Step 2: The “Dumb” Tool Principle

Now we write the MCP tool. Notice how clean it is. There is no authentication logic visible here. It retrieves credentials from context and makes API calls.

from fastmcp import FastMCP
from app.context import get_user_context
import aiohttp

mcp = FastMCP("Nexus Leads")

def get_headers() -> dict:
    """Retrieve authentication headers from user context."""
    user_context = get_user_context()
    
    if not user_context or not user_context.access_token:
        raise ValueError("User context not initialized - authentication required")
    
    return {
        "Authorization": f"Bearer {user_context.access_token}",
        "Content-Type": "application/json"
    }

@mcp.tool
async def search_leads(query: str, industry: str = None) -> str:
    """
    Search for sales leads in the CRM. 
    Returns only leads the authenticated user is allowed to see.
    """
    # The tool retrieves auth automatically from context
    headers = get_headers()
    
    async with aiohttp.ClientSession() as session:
        async with session.get(
            "https://api.nexus-crm.com/leads/search",
            headers=headers,
            params={"q": query, "industry": industry}
        ) as response:
            if response.status == 401:
                return "Authentication failed.
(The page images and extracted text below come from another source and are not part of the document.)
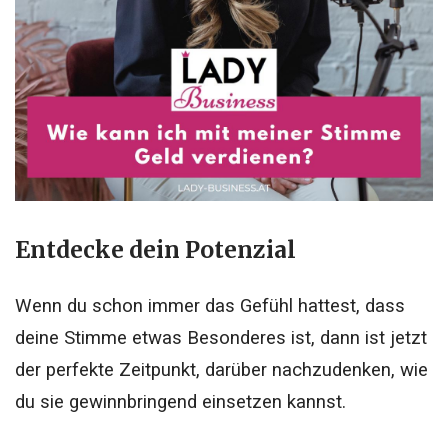
Entdecke dein Potenzial
Wenn du schon immer das Gefühl hattest, dass
deine Stimme etwas Besonderes ist, dann ist jetzt
der perfekte Zeitpunkt, darüber nachzudenken, wie
du sie gewinnbringend einsetzen kannst.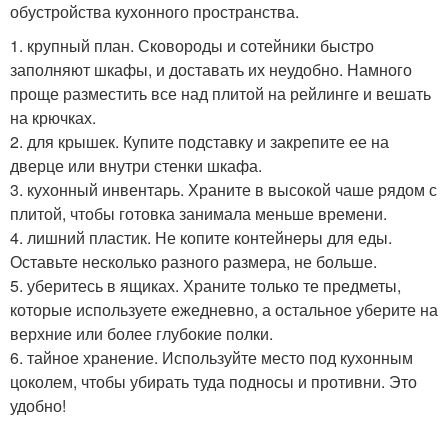
обустройства кухонного пространства.
1. крупный план. Сковороды и сотейники быстро
заполняют шкафы, и доставать их неудобно. Намного
проще разместить все над плитой на рейлинге и вешать
на крючках.
2. для крышек. Купите подставку и закрепите ее на
дверце или внутри стенки шкафа.
3. кухонный инвентарь. Храните в высокой чаше рядом с
плитой, чтобы готовка занимала меньше времени.
4. лишний пластик. Не копите контейнеры для еды.
Оставьте несколько разного размера, не больше.
5. уберитесь в ящиках. Храните только те предметы,
которые используете ежедневно, а остальное уберите на
верхние или более глубокие полки.
6. тайное хранение. Используйте место под кухонным
цоколем, чтобы убирать туда подносы и противни. Это
удобно!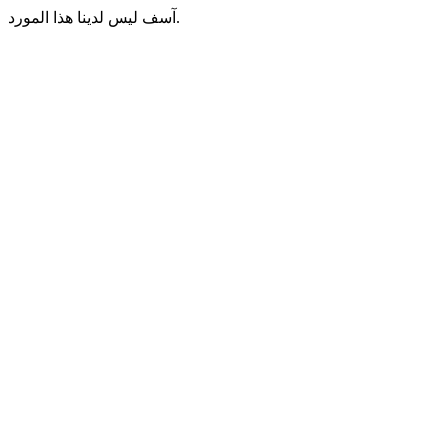
آسف ليس لدينا هذا المورد.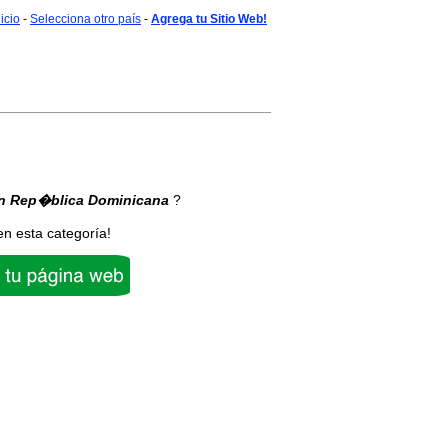
nicio
-
Selecciona otro país
-
Agrega tu Sitio Web!
n Rep�blica Dominicana
?
en esta categoría!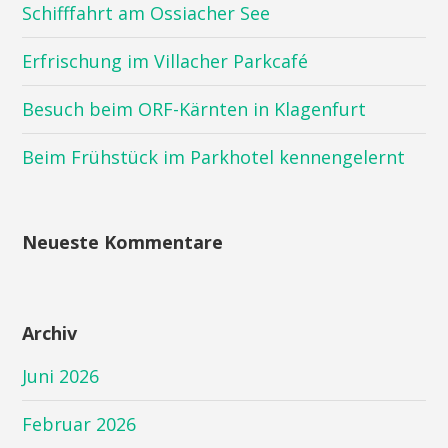
Schifffahrt am Ossiacher See
Erfrischung im Villacher Parkcafé
Besuch beim ORF-Kärnten in Klagenfurt
Beim Frühstück im Parkhotel kennengelernt
Neueste Kommentare
Archiv
Juni 2026
Februar 2026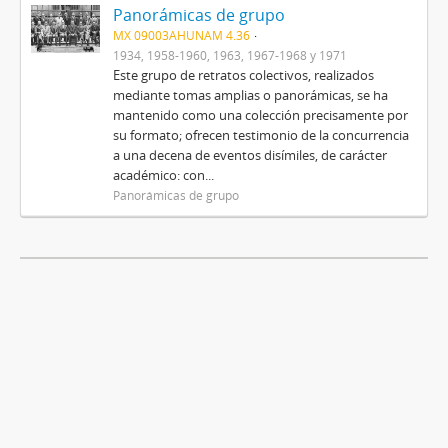
Panorámicas de grupo
MX 09003AHUNAM 4.36
1934, 1958-1960, 1963, 1967-1968 y 1971
Este grupo de retratos colectivos, realizados
mediante tomas amplias o panorámicas, se ha
mantenido como una colección precisamente por
su formato; ofrecen testimonio de la concurrencia
a una decena de eventos disímiles, de carácter
académico: con...
Panorámicas de grupo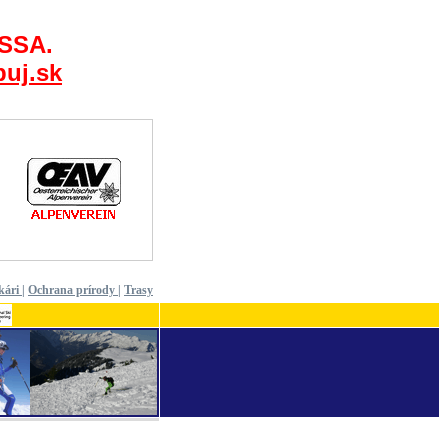
 SSA.
uj.sk
kári
|
Ochrana prírody
|
Trasy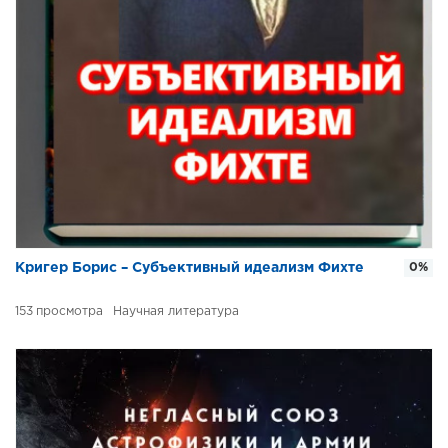
Кригер Борис – Субъективный идеализм Фихте
0%
153
Научная литература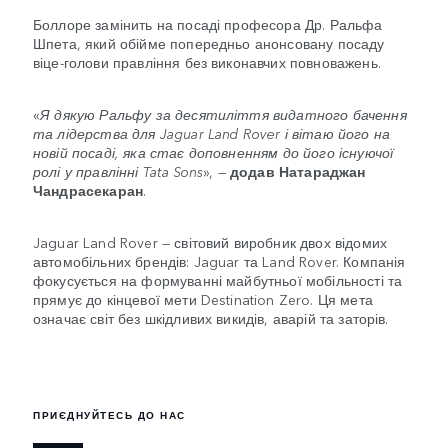
Боллоре замінить на посаді професора Др. Ральфа
Шпета, який обійме попередньо анонсовану посаду
віце-голови правління без виконавчих повноважень.
«
Я дякую Ральфу за десятиліття видатного бачення
та лідерства для Jaguar Land Rover і вітаю його на
новій посаді, яка стає доповненням до його існуючої
ролі у правлінні Tata Sons
», —
додав Натараджан
Чандрасекаран
.
Jaguar Land Rover — світовий виробник двох відомих
автомобільних брендів: Jaguar та Land Rover. Компанія
фокусується на формуванні майбутньої мобільності та
прямує до кінцевої мети Destination Zero. Ця мета
означає світ без шкідливих викидів, аварій та заторів.
ПРИЄДНУЙТЕСЬ ДО НАС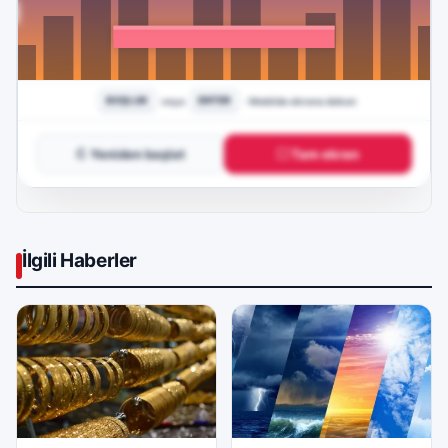
↻ Yeniden başlat
⛶ Tam ekran
İlgili Haberler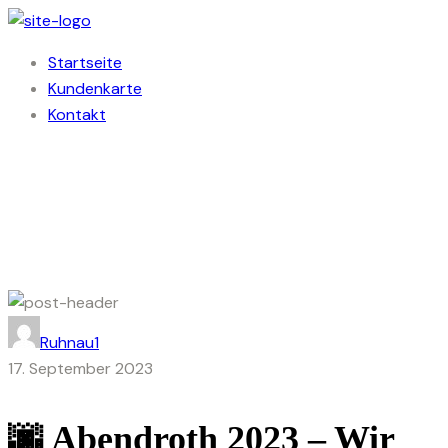
Startseite
Kundenkarte
Kontakt
Ruhnau1
17. September 2023
🌆 Abendroth 2023 – Wir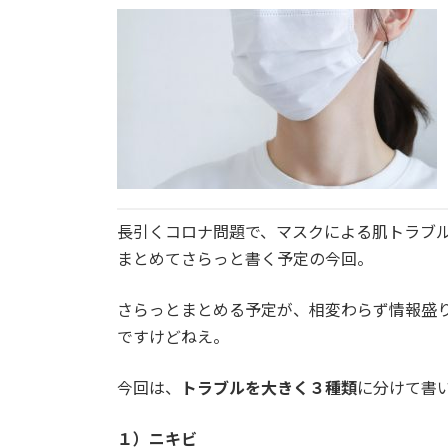
更
新
日
時
:
長引くコロナ問題で、マスクによる肌トラブ
まとめてさらっと書く予定の今回。
さらっとまとめる予定が、相変わらず情報盛
ですけどねえ。
今回は、
トラブルを大きく３種類
に分けて書
１）ニキビ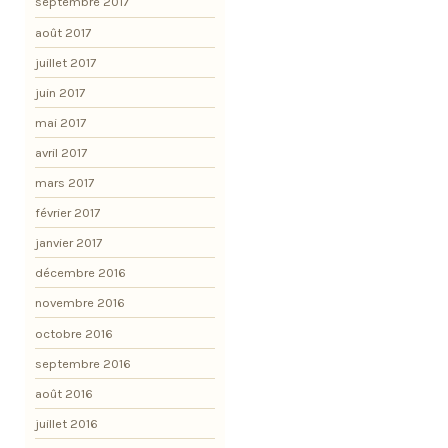
septembre 2017
août 2017
juillet 2017
juin 2017
mai 2017
avril 2017
mars 2017
février 2017
janvier 2017
décembre 2016
novembre 2016
octobre 2016
septembre 2016
août 2016
juillet 2016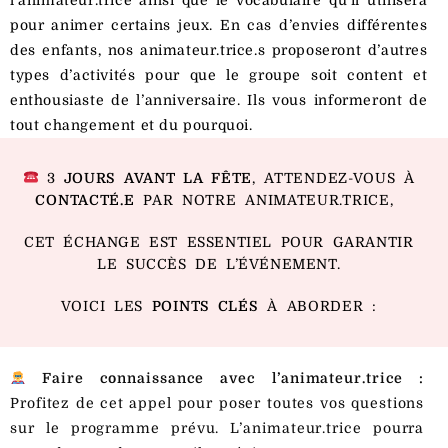
pour animer certains jeux. En cas d’envies différentes
des enfants, nos animateur.trice.s proposeront d’autres
types d’activités pour que le groupe soit content et
enthousiaste de l’anniversaire. Ils vous informeront de
tout changement et du pourquoi.
3
JOURS AVANT LA FÊTE
, ATTENDEZ-VOUS À
CONTACTÉ.E
PAR NOTRE ANIMATEUR.TRICE,
CET ÉCHANGE EST ESSENTIEL POUR GARANTIR
LE SUCCÈS DE L’ÉVÉNEMENT.
VOICI LES
POINTS CLÉS
À ABORDER :
Faire connaissance avec l’animateur.trice :
Profitez de cet appel pour poser toutes vos questions
sur le programme prévu. L’animateur.trice pourra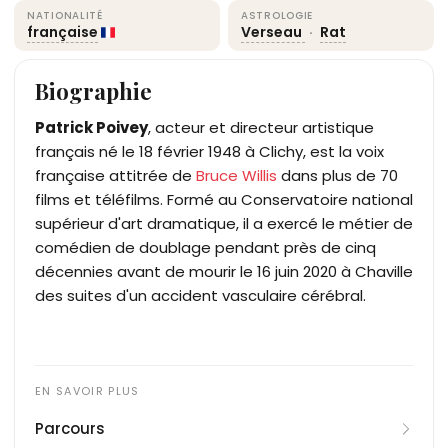
NATIONALITÉ
ASTROLOGIE
française
Verseau
·
Rat
Biographie
Patrick Poivey
, acteur et directeur artistique
français né le 18 février 1948 à Clichy, est la voix
française attitrée de
Bruce Willis
dans plus de 70
films et téléfilms. Formé au Conservatoire national
supérieur d'art dramatique, il a exercé le métier de
comédien de doublage pendant près de cinq
décennies avant de mourir le 16 juin 2020 à Chaville
des suites d'un accident vasculaire cérébral.
Parcours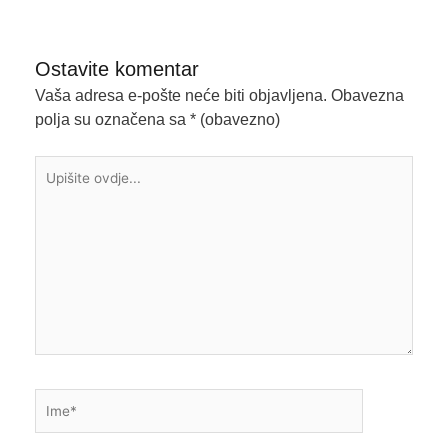
Ostavite komentar
Vaša adresa e-pošte neće biti objavljena.
Obavezna
polja su označena sa
* (obavezno)
Upišite
ovdje...
Ime*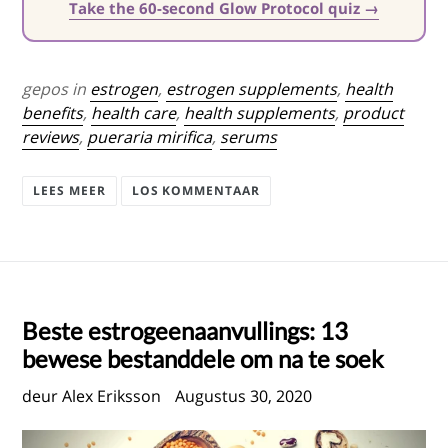
Take the 60-second Glow Protocol quiz →
gepos in
estrogen
,
estrogen supplements
,
health
benefits
,
health care
,
health supplements
,
product
reviews
,
pueraria mirifica
,
serums
LEES MEER
LOS KOMMENTAAR
Beste estrogeenaanvullings: 13
bewese bestanddele om na te soek
deur Alex Eriksson
Augustus 30, 2020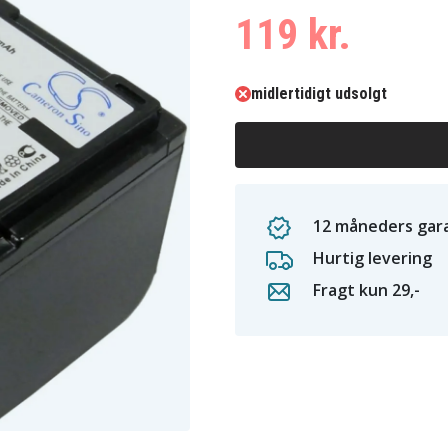
119 kr.
midlertidigt udsolgt
12 måneders gara
Hurtig levering
Fragt kun 29,-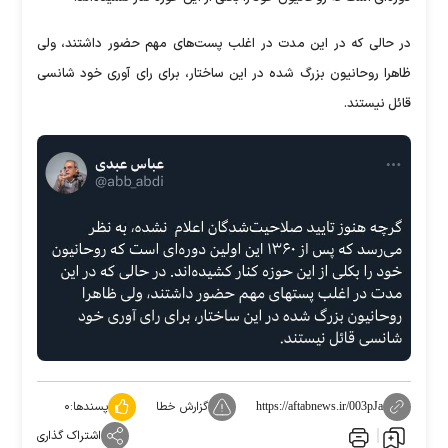
در حالی که در این مدت در اغلب پست‌های مهم حضور داشتند، ولی
ظاهرا روحانیون بزرگ شده در این ساختار، برای رای آوری خود شانسی
قائل نیستند.
گزارش خطا
پسندها:
۰
https://aftabnews.ir/003pJa
اشتراک گذاری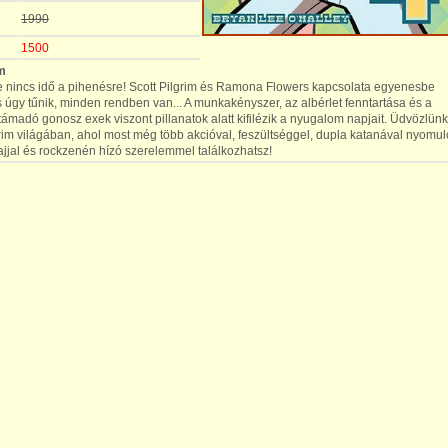
1990
1500
m
nincs idő a pihenésre! Scott Pilgrim és Ramona Flowers kapcsolata egyenesbe
s úgy tűnik, minden rendben van... A munkakényszer, az albérlet fenntartása és a
ámadó gonosz exek viszont pillanatok alatt kifilézik a nyugalom napjait. Üdvözlünk
grim világában, ahol most még több akcióval, feszültséggel, dupla katanával nyomul
ajjal és rockzenén hízó szerelemmel találkozhatsz!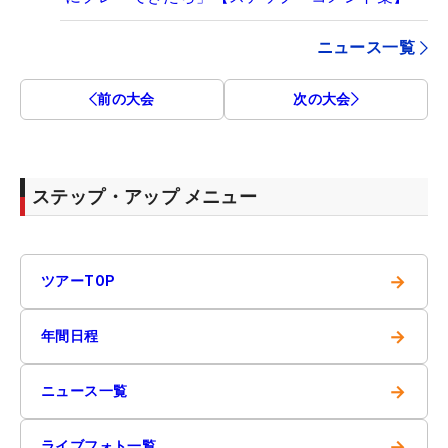
ニュース一覧
前の大会
次の大会
ステップ・アップ メニュー
→
ツアーTOP
→
年間日程
→
ニュース一覧
→
ライブフォト一覧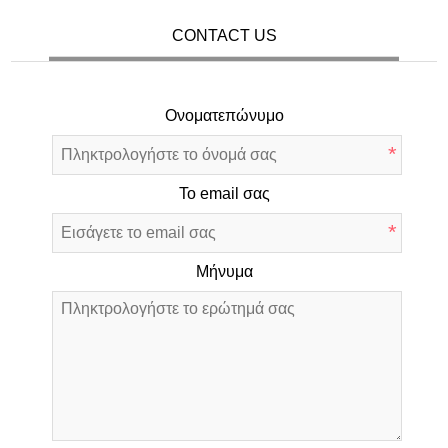
CONTACT US
Ονοματεπώνυμο
*
Το email σας
*
Μήνυμα
*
Please restart the conversation."
            
            if response.status == 403:
                return "Access denied to this resource."
            
            results = await response.json()
    
    if not results:
        return "No leads found matching your criteria."
        
    # Format as markdown table
    return format_as_table(results)

def format_as_table(data: list) -> str:
    """Helper to format results for Claude."""
    if not data:
        return "No results found."
    
    headers = data[0].keys()
    table = "| " + " | ".join(headers) + " |\n"
    table += "| " + " | ".join(["---"] * len(headers)) + " |\n"
    
    for row in data:
        table += "| " + " | ".join(str(row.get(h, "")) for h in headers) + " |\n"
    
    return table

Step 3: Key Implementation Details

Token Storage in Database

Instead of session storage, tokens are persisted in MongoDB for durability:

token_repository.py

async def save_token(
    self,
    token: str,
    client_id: str,
    user_email: str,
    user_id: str,
    metadata: dict
):
    """Save MCP token with encrypted Nexus API token in metadata."""
    token_record = {
        "token": token,
        "client_id": client_id,
        "user_email": user_email,
        "user_id": user_id,
        "token_type": "Bearer",
        "issued_at": datetime.now(timezone.utc),
        "expires_at": datetime.now(timezone.utc) + timedelta(hours=24),
        "revoked": False,
        "metadata": metadata  # Contains "nexus_token_encrypted"
    }
    
    await self.db.oauth_mcp_tokens.insert_one(token_record)

async def get_token(self, token: str):
    """Retrieve token record from database."""
    return await self.db.oauth_mcp_tokens.find_one({"token": token})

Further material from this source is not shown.